*Data for the task:*

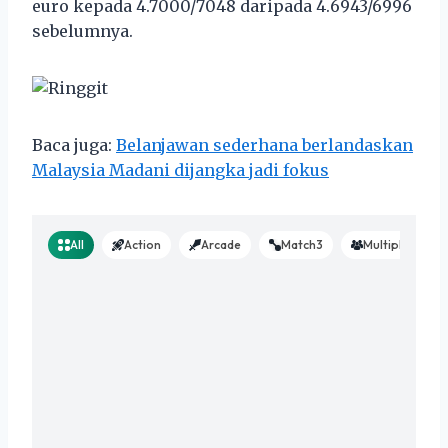
euro kepada 4.7000/7048 daripada 4.6943/6996
sebelumnya.
Baca juga:
Belanjawan sederhana berlandaskan
Malaysia Madani dijangka jadi fokus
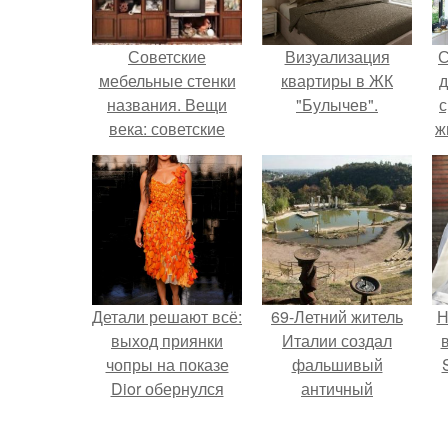
Советские
Визуализация
С
мебельные стенки
квартиры в ЖК
д
названия. Вещи
"Булычев".
с
века: советские
ж
стенки 80-х.
с
с
Детали решают всё:
69-Летний житель
Н
выход приянки
Италии создал
чопры на показе
фальшивый
Dior обернулся
античный
шквалом критики
амфитеатр и
п
из-за небрежного
долгое время
в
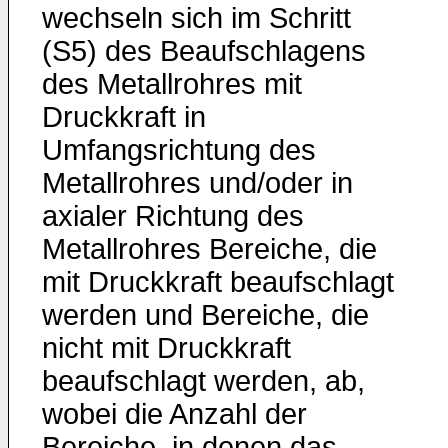
wechseln sich im Schritt
(S5) des Beaufschlagens
des Metallrohres mit
Druckkraft in
Umfangsrichtung des
Metallrohres und/oder in
axialer Richtung des
Metallrohres Bereiche, die
mit Druckkraft beaufschlagt
werden und Bereiche, die
nicht mit Druckkraft
beaufschlagt werden, ab,
wobei die Anzahl der
Bereiche, in denen das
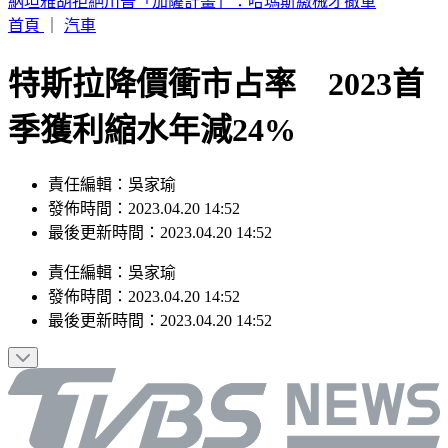
SBS歌謠大戰／壓軸Stray Kids太炸 全場齊喊Chk Chk Boom
首頁
｜
汽車
特斯拉降價衝市占率 2023首
季獲利縮水年減24%
責任編輯：吳家瑜
發佈時間：2023.04.20 14:52
最後更新時間：2023.04.20 14:52
責任編輯
：
吳家瑜
發佈時間：
2023.04.20 14:52
最後更新時間：
2023.04.20 14:52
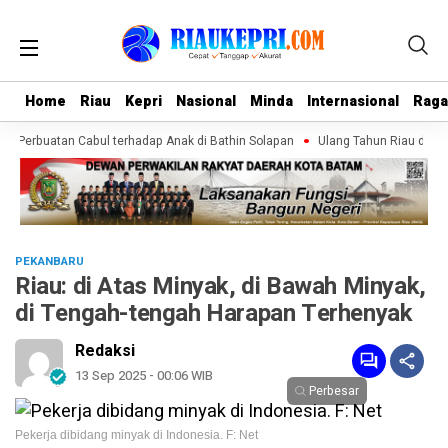
Home
Home
Riau
Riau
Kepri
Kepri
Nasional
Nasional
Minda
Minda
Internasional
Internasional
Rag
Rag
n Perbuatan Cabul terhadap Anak di Bathin Solapan
Ulang Tahun Riau di Baw
PEKANBARU
Riau: di Atas Minyak, di Bawah Minyak,
di Tengah-tengah Harapan Terhenyak
Redaksi
13 Sep 2025 - 00:06 WIB
Perbesar
Pekerja dibidang minyak di Indonesia. F: Net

*Aim of the task:* Once the pictures are set aside, repeat the data above exactly as written.

*Solution below:*
euro kepada 4.7000/7048 daripada 4.6943/6996
sebelumnya.
Baca juga:
Belanjawan sederhana berlandaskan
Malaysia Madani dijangka jadi fokus
Советские
Визуализация
С
мебельные стенки
квартиры в ЖК
д
названия. Вещи
"Булычев".
с
века: советские
ж
стенки 80-х.
с
с
Детали решают всё:
69-Летний житель
Н
выход приянки
Италии создал
чопры на показе
фальшивый
Dior обернулся
античный
шквалом критики
амфитеатр и
п
из-за небрежного
долгое время
в
wechseln sich im Schritt
(S5) des Beaufschlagens
des Metallrohres mit
Druckkraft in
Umfangsrichtung des
Metallrohres und/oder in
axialer Richtung des
Metallrohres Bereiche, die
mit Druckkraft beaufschlagt
werden und Bereiche, die
nicht mit Druckkraft
beaufschlagt werden, ab,
wobei die Anzahl der
Bereiche, in denen das
SBS歌謠大戰／壓軸Stray Kids太炸 全場齊喊Chk Chk Boom
首頁
｜
汽車
特斯拉降價衝市占率 2023首
季獲利縮水年減24%
責任編輯：吳家瑜
發佈時間：2023.04.20 14:52
最後更新時間：2023.04.20 14:52
責任編輯
：
吳家瑜
發佈時間：
2023.04.20 14:52
最後更新時間：
2023.04.20 14:52
Home
Home
Riau
Riau
Kepri
Kepri
Nasional
Nasional
Minda
Minda
Internasional
Internasional
Rag
Rag
n Perbuatan Cabul terhadap Anak di Bathin Solapan
Ulang Tahun Riau di Baw
PEKANBARU
Riau: di Atas Minyak, di Bawah Minyak,
di Tengah-tengah Harapan Terhenyak
Redaksi
13 Sep 2025 - 00:06 WIB
Perbesar
Pekerja dibidang minyak di Indonesia. F: Net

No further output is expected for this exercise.